Viviamo in un cortocircuito istituzionale talmente profondo che quasi non lo notiamo più. Intorno a noi si è stretto un groviglio di conflitti di interesse di proporzioni gigantesche, di cui pochi cittadini sono realmente consapevoli. Eppure, prima o poi, le conseguenze colpiranno tutti. Fra condoni e spese pazze personali, favori a parenti e amici, le maglie di questa gestione di governo emergeranno tra qualche anno nei rapporti della Corte dei Conti, svelando ben più della super-spesa bloccata per il ponte sullo Stretto.
I dati sono già lì, nelle serie storiche della Banca d’Italia: dall’insediamento del governo Meloni, il debito pubblico è lievitato parecchio. I governi Conte 1 e 2, in 32 mesi, hanno portato il debito a +273 miliardi, un aumento causato dalle misure a sostegno dell’economia durante i lockdown. In 28 mesi, invece, il governo Meloni ha raggiunto la cifra di 258 miliardi, pur non avendo dovuto fronteggiare grandi emergenze e potendo anzi usufruire delle risorse del PNRR (dati Banca d’Italia). Questa sarà un’eredità pesante che graverà sul prossimo esecutivo.
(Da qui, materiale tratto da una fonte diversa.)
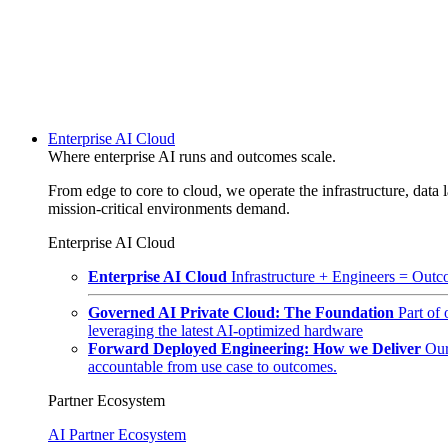
Enterprise AI Cloud
Where enterprise AI runs and outcomes scale.
From edge to core to cloud, we operate the infrastructure, data l
mission-critical environments demand.
Enterprise AI Cloud
Enterprise AI Cloud
Infrastructure + Engineers = Outco
Governed AI Private Cloud: The Foundation
Part of
leveraging the latest AI-optimized hardware
Forward Deployed Engineering: How we Deliver
Our
accountable from use case to outcomes.
Partner Ecosystem
AI Partner Ecosystem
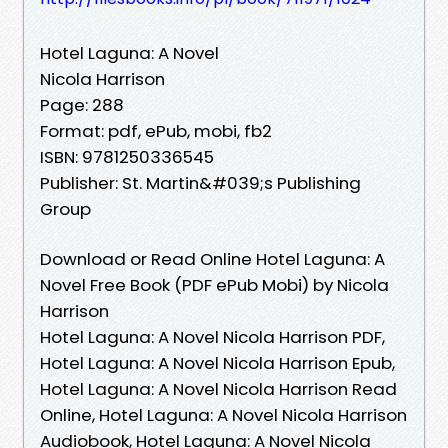
Hotel Laguna: A Novel
Nicola Harrison
Page: 288
Format: pdf, ePub, mobi, fb2
ISBN: 9781250336545
Publisher: St. Martin&#039;s Publishing
Group
Download or Read Online Hotel Laguna: A
Novel Free Book (PDF ePub Mobi) by Nicola
Harrison
Hotel Laguna: A Novel Nicola Harrison PDF,
Hotel Laguna: A Novel Nicola Harrison Epub,
Hotel Laguna: A Novel Nicola Harrison Read
Online, Hotel Laguna: A Novel Nicola Harrison
Audiobook, Hotel Laguna: A Novel Nicola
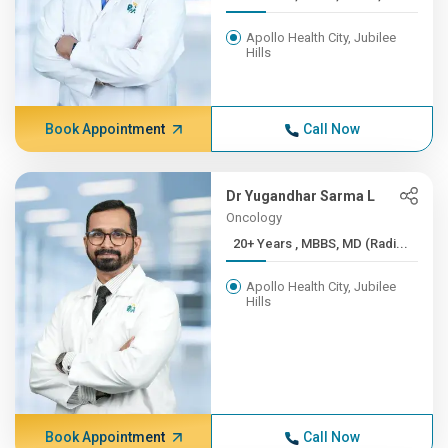
Apollo Health City, Jubilee
Hills
Book Appointment
Call Now
Dr Yugandhar Sarma L
Oncology
20+ Years , MBBS, MD (Radi...
Apollo Health City, Jubilee
Hills
Book Appointment
Call Now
Ma torniamo al presente, a quel che accade sotto i nostri occhi. Come possiamo non accorgerci che la seconda carica dello Stato, il presidente del Senato Ignazio La Russa, agisce ormai come un politico di parte? Lo fa quando entra a gamba tesa nelle vicende giudiziarie del figlio o quando gli spiana la strada verso la presidenza dell’ACI. Lo fa con il suo atteggiamento partigiano sul referendum per la giustizia. È la stessa persona che, in caso di prolungato impedimento del Presidente Mattarella, dovrebbe subentrare al Colle. E al Quirinale non può sedere un uomo di parte, men che meno così spudoratamente di parte. La storia repubblicana ci insegna che il primo dovere di chi siede su quel seggio è essere garante della Costituzione e stare al di sopra delle parti. Avrebbe detto Pertini: come avete potuto permettere che si arrivasse a un simile azzeramento delle garanzie?
Questa deriva ci costringe a una riflessione amara sullo stato della nostra democrazia parlamentare. Ci torna alla mente un’ombra del passato. Il 16 novembre 1922, Benito Mussolini, forte della marcia su Roma, si presentò alla Camera e disse:
“Potevo fare di quest’aula sorda e grigia un bivacco di manipoli; potevo sprangare il Parlamento e costituire un governo esclusivamente di fascisti. Potevo: ma non ho, almeno per il momento, voluto”.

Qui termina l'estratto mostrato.